Klaus Iohannis celebrates at University Square in Bucharest
 after winning the presidential elections.
Photo
rtve.es
“We are not holding much hope for being able to vote today. But you can vote back home. We have come out here so that everyone can see, and we will stand here as long as it takes.”

This message was one of many that flooded the Internet on the 16th of November as thousands of Romanians living abroad queued once again outside their embassies and cultural institutes in major European cities waiting to cast their vote in the final tour of the Romanian presidential election. The insufficient number of polling stations in cities as big as London, Paris, or Munich resulted in thousands of Romanians being unable to vote on both tours of the election. This sparked massive protests in the home cities of Bucharest, Cluj and Timisoara, as well as the highest turnout on the final day of elections since 1996.
Solidarity with the Romanian diaspora and a strong aversion toward the ruling communist-descended PSD party have enabled the victory of center-right candidate Klaus Iohannis, who won with a surprising 54.8 percent against the 45.2 percent taken by the acting prime-minister Victor Ponta. Ponta was the favorite to win after the first tour elections revealed a comfortable 10 percent advantage over contender Klaus Iohannis.
The events that have taken place over the last two weeks meant more than just choosing between two presidential candidates. What occurred signaled the emergence of a new understanding of the role of civil society for democracy in a country that had seemed to slip into a resigned apathy when faced with widespread corruption that took hold of it after the fall of communism. The political events that ensued after 1989 had slowly pushed the public into a state of alienation in which one across-the-board conviction reigned: “they (the politicians) will do whatever they want no matter what we (the general public) do.”
This presidential campaign saw a surprising involvement from civil society groups, particularly on social media platforms, where the main message focused on the people’s capacity to prompt change. Events organized on Facebook turned into protests demanding Ponta’s resignation as prime-minister for the failure to adequately organize the elections in the diaspora, who were known to vote against him and his party. “I have no reason to step down,” Ponta told a local TV station.
The elected president will face a hostile parliamentary majority currently dominated by Victor Ponta’s party, which could cause serious policy disputes and further the country’s instability.

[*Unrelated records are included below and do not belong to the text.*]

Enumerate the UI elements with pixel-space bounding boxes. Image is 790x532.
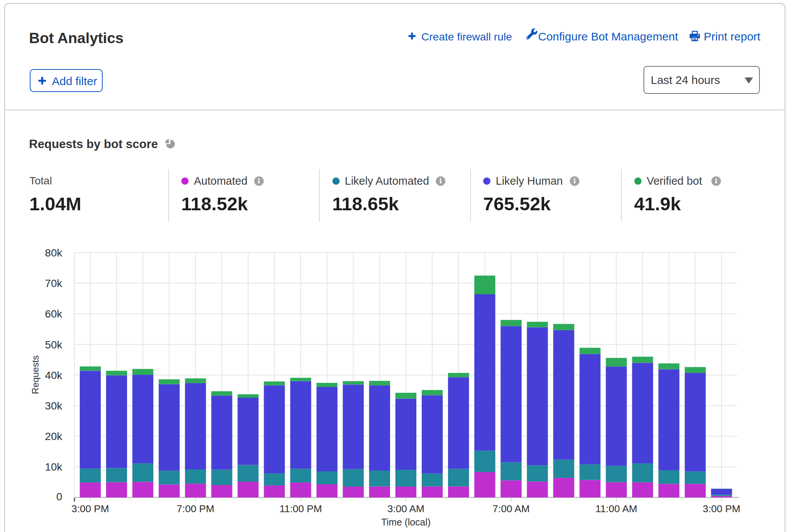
- svg-text:3:00 PM: 3:00 PM: [703, 503, 740, 514]
- svg-text:3:00 AM: 3:00 AM: [387, 503, 424, 514]
- svg-text:7:00 AM: 7:00 AM: [493, 503, 530, 514]
- svg-text:11:00 AM: 11:00 AM: [595, 503, 637, 514]
- svg-text:Time (local): Time (local): [381, 517, 431, 527]
- svg-text:10k: 10k: [45, 461, 63, 473]
- svg-text:20k: 20k: [45, 430, 63, 442]
- svg-text:0: 0: [56, 491, 62, 503]
- svg-text:30k: 30k: [45, 400, 63, 412]
- svg-text:7:00 PM: 7:00 PM: [177, 503, 214, 514]
- svg-text:11:00 PM: 11:00 PM: [279, 503, 322, 514]
- svg-text:3:00 PM: 3:00 PM: [71, 503, 109, 514]
- svg-text:70k: 70k: [45, 277, 63, 289]
- svg-text:Requests: Requests: [30, 355, 40, 394]
- svg-text:40k: 40k: [45, 369, 63, 381]
- svg-text:80k: 80k: [45, 247, 63, 259]
- svg-text:60k: 60k: [45, 308, 63, 320]
- svg-text:50k: 50k: [45, 339, 63, 351]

Nevertheless, this vote and the events around it have given encouraging signs of Romania’s political maturity: the maturity to elect a president that is part of an ethnic and confessional minority -Klaus Iohannis is an ethnic German who is openly protestant in a predominantly orthodox country, something that his opponent has tried to use against him in the campaign; the maturity to stand up to a political system that would hinder its own citizens’ right to vote; and most importantly, the maturity to understand the active role that civil society has to play in a working democracy.